With problems plaguing its Calvert Cliffs nuclear power plant, the Baltimore Gas & Electric Co. is asking the Maryland Public Service Commission to raise rates to cover costs associated with the troubled facility.
Less than three weeks after receiving a $77 million base rate increase, BG&E wants the commission to raise its fuel adjustment rate to boost its annual revenues by $48 million. The rate change would increase the residential bill for a customer using 900 kilowatts by $1.69 a month.
People's Counsel John Glynn, the state official who represents rate-payers, said he will oppose the new rate request.
"Its very disturbing that these massive increases are being borne by the public," Glynn said.
The new request, filed with the commission Wednesday, would primarily meet replacement electricity costs caused by the shutdown of reactors at the Calvert Cliffs nuclear plant in Southern Maryland, which normally provides 50 percent of BG&E's power. The cost of replacement power for both reactors at the plant is an average $600,000 a day.
Unit 2 of the two-reactor plant, which has been shut down since May 1989, is expected to be in operation early this year, BG&E spokesman Arthur J. Slusark said. Unit 1 was brought into service in October, but was shut down for three weeks in December, he said.
About 20 percent of the rate increase is due to higher fuel costs, including oil prices, which shot up after Iraq invaded Kuwait Aug. 2.
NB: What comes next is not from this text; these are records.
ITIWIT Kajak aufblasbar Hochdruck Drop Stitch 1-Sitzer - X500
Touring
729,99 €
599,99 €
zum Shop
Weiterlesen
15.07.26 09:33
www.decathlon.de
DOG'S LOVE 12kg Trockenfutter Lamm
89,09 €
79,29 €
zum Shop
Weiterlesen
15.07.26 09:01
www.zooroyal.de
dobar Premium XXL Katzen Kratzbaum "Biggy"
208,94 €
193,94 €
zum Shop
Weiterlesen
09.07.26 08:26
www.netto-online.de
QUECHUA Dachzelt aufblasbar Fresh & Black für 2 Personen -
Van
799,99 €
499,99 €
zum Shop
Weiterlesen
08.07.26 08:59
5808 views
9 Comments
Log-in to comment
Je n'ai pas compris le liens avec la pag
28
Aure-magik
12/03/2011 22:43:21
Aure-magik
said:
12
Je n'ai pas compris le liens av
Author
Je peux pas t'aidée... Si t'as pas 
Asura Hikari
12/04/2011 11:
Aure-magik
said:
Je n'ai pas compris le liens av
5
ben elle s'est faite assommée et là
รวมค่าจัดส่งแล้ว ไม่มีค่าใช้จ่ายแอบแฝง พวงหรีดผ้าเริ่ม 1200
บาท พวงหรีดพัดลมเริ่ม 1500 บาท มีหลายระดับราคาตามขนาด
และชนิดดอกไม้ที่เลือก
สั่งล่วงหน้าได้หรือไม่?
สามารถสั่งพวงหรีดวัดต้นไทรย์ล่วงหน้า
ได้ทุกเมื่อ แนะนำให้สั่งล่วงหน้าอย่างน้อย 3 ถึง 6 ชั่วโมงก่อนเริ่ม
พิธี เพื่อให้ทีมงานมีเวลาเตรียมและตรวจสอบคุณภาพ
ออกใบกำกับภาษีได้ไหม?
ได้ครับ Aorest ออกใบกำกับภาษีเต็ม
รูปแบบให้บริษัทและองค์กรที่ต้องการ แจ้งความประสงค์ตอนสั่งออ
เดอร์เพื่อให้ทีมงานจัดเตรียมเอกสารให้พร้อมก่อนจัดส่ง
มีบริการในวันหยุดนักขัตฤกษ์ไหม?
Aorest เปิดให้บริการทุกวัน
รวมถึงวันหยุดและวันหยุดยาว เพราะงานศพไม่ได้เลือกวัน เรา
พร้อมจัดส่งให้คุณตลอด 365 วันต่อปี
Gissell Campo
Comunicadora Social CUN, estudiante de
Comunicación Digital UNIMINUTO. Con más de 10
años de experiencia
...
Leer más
The fuel adjustment rate, which makes up about 25 percent of a utility bill, allows the utility company to pass on the cost of higher fuel costs. This rate can fall if fuel costs go down or the utility no longer needs to buy higher priced replacement power.
BG&E expects the fuel adjustment rate to begin to decrease in June as the company gets more power from Calvert Cliffs and starts to use the coal-fired unit 2 at its Brandon Shores plant in Anne Arundel County, Slusark said.
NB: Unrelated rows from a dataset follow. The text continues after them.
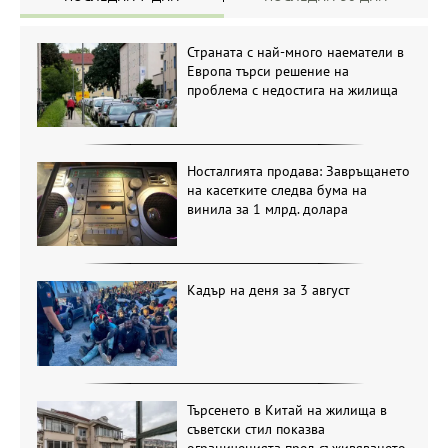
Страната с най-много наематели в
Европа търси решение на
проблема с недостига на жилища
Носталгията продава: Завръщането
на касетките следва бума на
винила за 1 млрд. долара
Кадър на деня за 3 август
Търсенето в Китай на жилища в
съветски стил показва
ограниченията пред съживяването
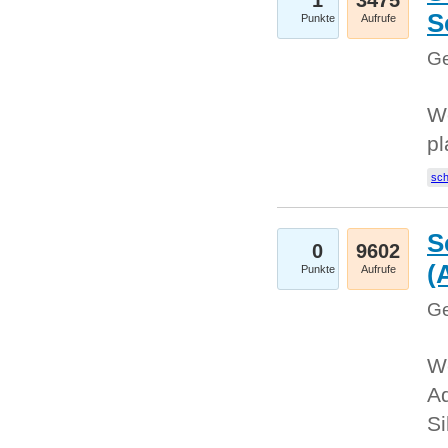
1
3475
S
Punkte
Aufrufe
Ge
Wo
pl
sc
S
0
9602
(
Punkte
Aufrufe
Ge
We
A
Si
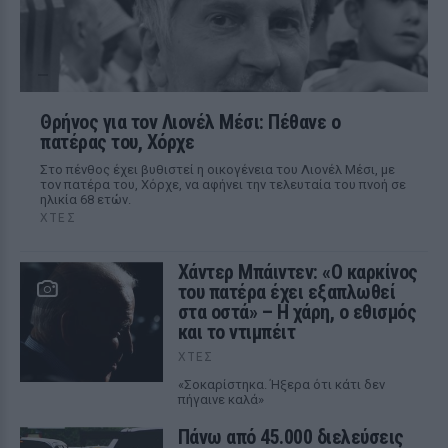
Θρήνος για τον Λιονέλ Μέσι: Πέθανε ο
πατέρας του, Χόρχε
Στο πένθος έχει βυθιστεί η οικογένεια του Λιονέλ Μέσι, με
τον πατέρα του, Χόρχε, να αφήνει την τελευταία του πνοή σε
ηλικία 68 ετών.
ΧΤΕΣ
Χάντερ Μπάιντεν: «Ο καρκίνος
του πατέρα έχει εξαπλωθεί
στα οστά» – Η χάρη, ο εθισμός
και το ντιμπέιτ
ΧΤΕΣ
«Σοκαρίστηκα. Ήξερα ότι κάτι δεν
πήγαινε καλά»
Πάνω από 45.000 διελεύσεις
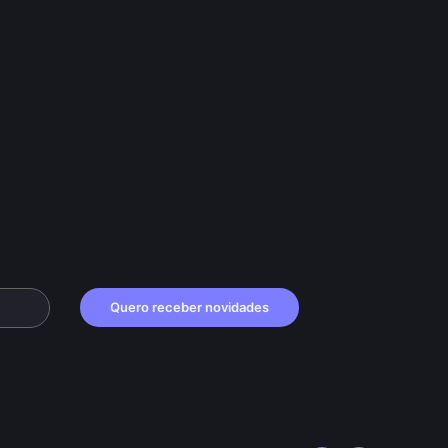
Quero receber novidades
On Dec. 17, the commission granted a $77 million base rate increase to BG&E. The commission also approved another $72 million increase effective in June.
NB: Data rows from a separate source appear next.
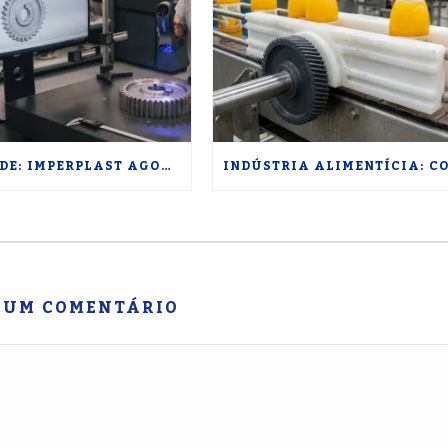
NOVIDADE: IMPERPLAST AGORA ENTREGA USINAGEM TÉCNICA DE METAIS COM PRECISÃO ISO
 UM COMENTÁRIO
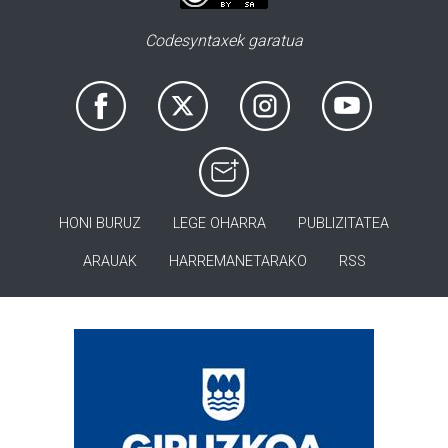
Codesyntaxek garatua
HONI BURUZ
LEGE OHARRA
PUBLIZITATEA
ARAUAK
HARREMANETARAKO
RSS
Even though it stands to receive a total of $149 million in new revenues -- the most in its history -- BG&E had asked the commission to reconsider its original request for a $198 million increase.
However, that case will now go to the Baltimore Circuit Court because the Building Owners and Managers Association in Baltimore said it plans to appeal the case to the court, according to Frank Fulton, a commission spokesman. The association is contending the rate increase was unfair to owners of commercial and office buildings.
BG&E has asked that the new fuel adjustment rate take effect Feb. 1. Traditionally, the commission has passed through fuel adjustment increases and then held hearings on them to determine whether there should be refunds. However, in the last such case, the commission cut the requested increase in half.
This is the seventh fuel adjustment increase that BG&E has requested since mid-1989.